Once the well was coated, while it was still wet, I stuck the blue foam to it. While it was still wet, I covered the pieces with more mud. Filling in cracks, crevices, etc was a bit messy and some of the 'bricks' were sliding around, but was pretty easy.



















This was something I may have changed as well - the spacing of the stones. Probably would have made them closer together, but that's just persona preference.










Unfortunately, these are all the photos I have RIGHT now.

Next steps:
Painting. This was tough for me. I was never happy with any colors I was coming out to. I tried LOTS of different kinds and ended settling on some reds/tans that were darked than the 'grout'. The paint covered any of the blue foam showing that I missed. However, if bumped into wrong, it was chipping.

I'll post pictures soon. That's all personal preference anyway. I painted while the mud was still wet. It blended nicely. 

Also, I added styrofoam 'caps' to the top. Basically, I cut the 2 in foam into pie pieces and put them top. Secured with the rest of the monster mud, but it didn't dry in time so they were shifting all over during transportation. I'll be going back and using Liquid Nails to make sure they're secure. Again, painted similar colors. The cap was slightly bigger than the well itself so the edges hung out over the wall a couple inches.

For detail I started adding mold to the sides (it's a well right?). It didn't come out that well because I just ran out of time, but the method was to get some color green I liked and blot it on the top of the well under the cap and used a spray bottle to let it drip down the stones. It found its own path down and looked pretty realistic. Again... all personal preference.

That's about it. Or at least the basic jist of it. I stayed up till 4am on Friday night to have it finished by 9am that Saturday. I hate rushing things, so of course it could have been better, BUT I go t a lot of compliments and everyone was really impressed, so I guess, missioned accomplished. For the play, some props were added for effect - an old jug, ropes, vines around the bottom.


----------



## DeadTed (Aug 12, 2007)

Overall, it was a fun project with more potential. I think I"m going to try and incorporate it into Halloween this year once I figure out my theme...

Some notes:
As is, it's fragile - not the frame, but the mud/paint/foam -- it chips very easily. I'm not sure of the solution, but I have bought some sealant that I'm going to try... maybe it'll toughen it up a bit.
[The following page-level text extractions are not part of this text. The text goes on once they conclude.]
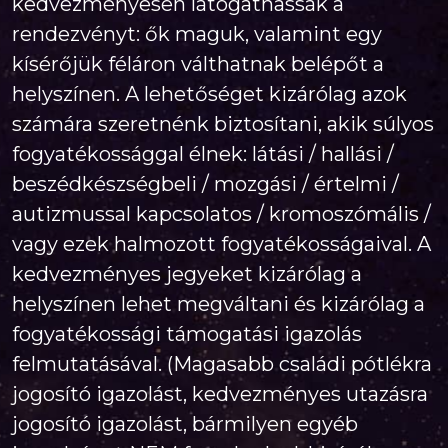
kedvezményesen látogathassák a
rendezvényt: ők maguk, valamint egy
kísérőjük féláron válthatnak belépőt a
helyszínen. A lehetőséget kizárólag azok
számára szeretnénk biztosítani, akik súlyos
fogyatékossággal élnek: látási / hallási /
beszédkészségbeli / mozgási / értelmi /
autizmussal kapcsolatos / kromoszómális /
vagy ezek halmozott fogyatékosságaival. A
kedvezményes jegyeket kizárólag a
helyszínen lehet megváltani és kizárólag a
fogyatékossági támogatási igazolás
felmutatásával. (Magasabb családi pótlékra
jogosító igazolást, kedvezményes utazásra
jogosító igazolást, bármilyen egyéb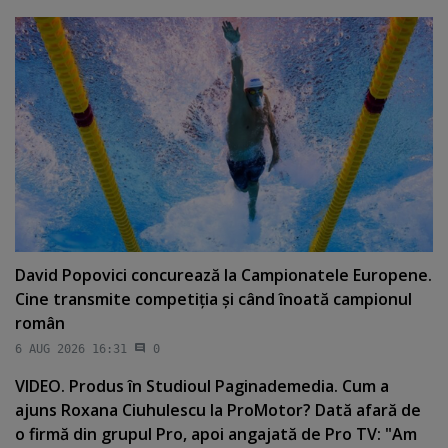
David Popovici concurează la Campionatele Europene.
Cine transmite competiţia şi când înoată campionul
român
6 AUG 2026 16:31
0
VIDEO. Produs în Studioul Paginademedia. Cum a
ajuns Roxana Ciuhulescu la ProMotor? Dată afară de
o firmă din grupul Pro, apoi angajată de Pro TV: "Am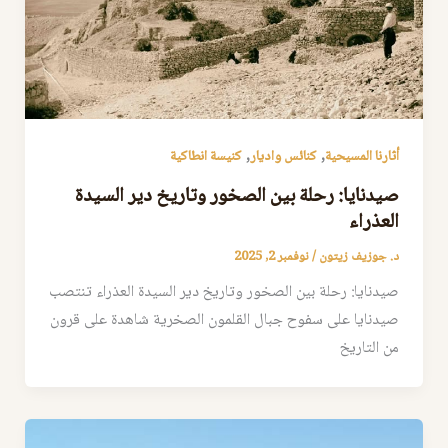
,
,
أثارنا المسيحية
كنائس واديار
كنيسة انطاكية
صيدنايا: رحلة بين الصخور وتاريخ دير السيدة
العذراء
د. جوزيف زيتون
/
نوفمبر 2, 2025
صيدنايا: رحلة بين الصخور وتاريخ دير السيدة العذراء تنتصب
صيدنايا على سفوح جبال القلمون الصخرية شاهدة على قرون
من التاريخ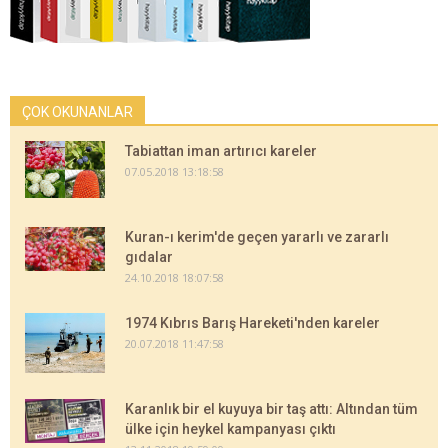
ÇOK OKUNANLAR
Tabiattan iman artırıcı kareler
07.05.2018 13:18:58
Kuran-ı kerim'de geçen yararlı ve zararlı
gıdalar
24.10.2018 18:07:58
1974 Kıbrıs Barış Hareketi'nden kareler
20.07.2018 11:47:58
Karanlık bir el kuyuya bir taş attı: Altından tüm
ülke için heykel kampanyası çıktı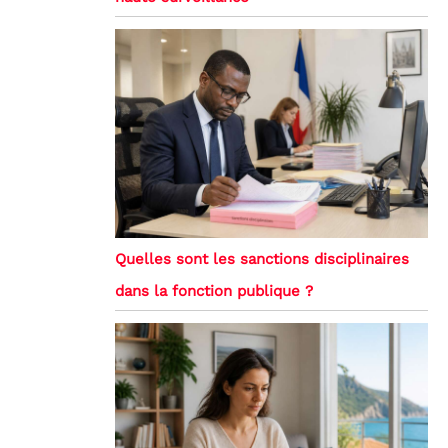
Quelles sont les sanctions disciplinaires
dans la fonction publique ?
One of my goals was to keep it as light as possible. This had to be moved from one building to another between church services. As far as weight, I can carry the weight itself (Maybe 50lbs), but the shape is too awkward for one person. It barely fit into the back of my pickup, but the size fit through most doorways. With casters on the bottom, I think I would have been able to keep the chipping down to a minimum, since as everyone is picking it up and putting it down, it tended to start shedding like a dog. That became a big frustration.

Anyway, hope this helps... some of the other ideas out there were probably easier, like stacking foam on top of each other, but at $22 a sheet. However, to accomplish the same dimensions - 24 inches high - I would have needed 12 sections of 2 inch foam. That means 6 sheets (each 4x8ft sheet cut in half, same way as the plywood) and would have cost $132 on foam ALONE. This project cost me $97. Hope it helps!


----------



## Terra (Sep 23, 2007)

*Incredible!*

What a great prop and your basic design could be used in so many ways. Easy to understand tutorial. Thanks!


----------



## DeadTed (Aug 12, 2007)

Thanks. The biggest thing about this project was finding and combining materials to make a round structure. Flat is easy, but round was the challenge.


----------



## dionicia (Nov 5, 2006)

I have a roll of pink foam like what you used. 
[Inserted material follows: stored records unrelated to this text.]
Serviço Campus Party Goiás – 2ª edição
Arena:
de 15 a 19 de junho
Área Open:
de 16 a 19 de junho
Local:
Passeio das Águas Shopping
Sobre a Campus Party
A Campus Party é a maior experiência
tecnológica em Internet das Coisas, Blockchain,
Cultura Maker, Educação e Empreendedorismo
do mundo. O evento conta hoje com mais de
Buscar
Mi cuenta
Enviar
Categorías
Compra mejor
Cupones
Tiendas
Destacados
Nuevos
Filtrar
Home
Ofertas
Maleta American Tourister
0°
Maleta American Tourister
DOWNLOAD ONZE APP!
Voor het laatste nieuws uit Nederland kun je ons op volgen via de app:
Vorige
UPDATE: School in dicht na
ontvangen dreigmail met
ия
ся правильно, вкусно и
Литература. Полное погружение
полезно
You inspired me to do something similar with it.

Thank you.


----------



## DeadTed (Aug 12, 2007)

dionicia,

What's your project?


----------



## dionicia (Nov 5, 2006)

I think I might make a bigger Hell Pit.


----------



## DeadTed (Aug 12, 2007)

Ah...

Well, like I mentioned, I had a problem with the monster mud not sticking to the foam. It chipped way too easy. So... I don't know how different the pink foam is from this stuff, but just be wary. This blue foam was very pourous.


----------



## dionicia (Nov 5, 2006)

I see. Couldn't you put the chicken wire on top of the foam? You might have to slather the mud on a bit thick but I think it might work. Or how about a light sanding with some fine grit sand paper (by hand of course)?

I have to check my mud from last year. It might be moldy and that would suck. Good thing I bought another big bucket. 
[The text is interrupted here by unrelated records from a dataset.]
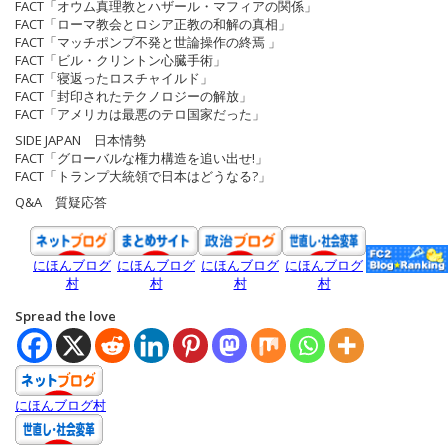
FACT「オウム真理教とハザール・マフィアの関係」
FACT「ローマ教会とロシア正教の和解の真相」
FACT「マッチポンプ不発と世論操作の終焉 」
FACT「ビル・クリントン心臓手術」
FACT「寝返ったロスチャイルド」
FACT「封印されたテクノロジーの解放」
FACT「アメリカは最悪のテロ国家だった」
SIDE JAPAN 日本情勢
FACT「グローバルな権力構造を追い出せ!」
FACT「トランプ大統領で日本はどうなる?」
Q&A 質疑応答
にほんブログ
にほんブログ
にほんブログ
にほんブログ
村
村
村
村
Spread the love
にほんブログ村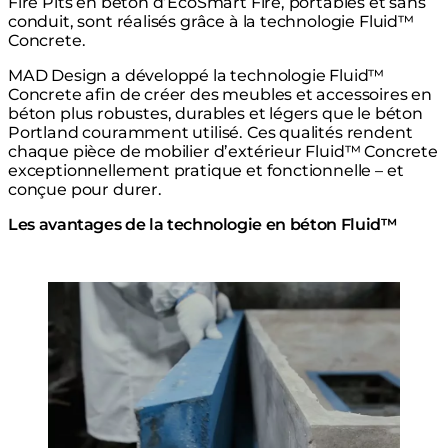
Fire Pits en béton d’EcoSmart Fire, portables et sans
conduit, sont réalisés grâce à la technologie Fluid™
Concrete.
MAD Design a développé la technologie Fluid™
Concrete afin de créer des meubles et accessoires en
béton plus robustes, durables et légers que le béton
Portland couramment utilisé. Ces qualités rendent
chaque pièce de mobilier d’extérieur Fluid™ Concrete
exceptionnellement pratique et fonctionnelle – et
conçue pour durer.
Les avantages de la technologie en béton Fluid™
Loading image...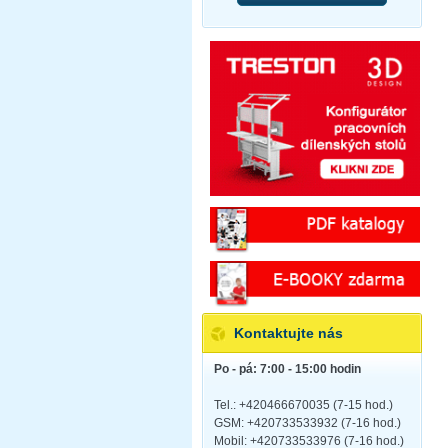
Kontaktujte nás
Po - pá: 7:00 - 15:00 hodin
Tel.: +420466670035 (7-15 hod.)
GSM: +420733533932 (7-16 hod.)
Mobil: +420733533976 (7-16 hod.)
Did I mention I'm also a Halloween packrat? I have been told I have an ace hardware in my garage. Now where's that sales clerk darn it!?! I can't find nothing!


----------



## DeadTed (Aug 12, 2007)

Well, the foam is only used to make the stones, and if I put chicken wire over it, I'd lose the stones. I wanted just a bit of depth which is why I used the foam in the first place (instead of just painting on stones).

I didn't even try sanding because I just didn't have the time, however, I imagine the same results. The foam, besides being porous is very soft, which is the real reason it chips so easily -- the mud makes a 'solid' layer, but if you accidentally touch it or push it, the foam gives out and causes the cracks.

I tried taking some of my stryofoam sheeting and cutting it to size (both length, width, and depth), and the monster mud stuck fine without cracking, BUT, the foam was _too_ tough and rigid that it didn't conform to the roundness of the wall.

Basically, I'm just saying if anyone tries something similar, to do a test run on whatever material you use.

You wouldn't happen to have any air compressors for sale in your store wouldja'?


----------



## dionicia (Nov 5, 2006)

One thing I did with my last Hell pit was break up the foam in to smaller pieces. They were about the size of a half dollar and took a few days to glue on.

I think breaking up the foam pieces to about a 3 or 4 inch diameter might create a similar rock effect.


----------



## LT Scare (May 21, 2008)

Cool project. Great instructions. See the conundrum. If the donut shape (looking down) had a larger inner circle, more would fit inside and the prop would be lighter ... but also might flex more.

Regardless - it's cool


----------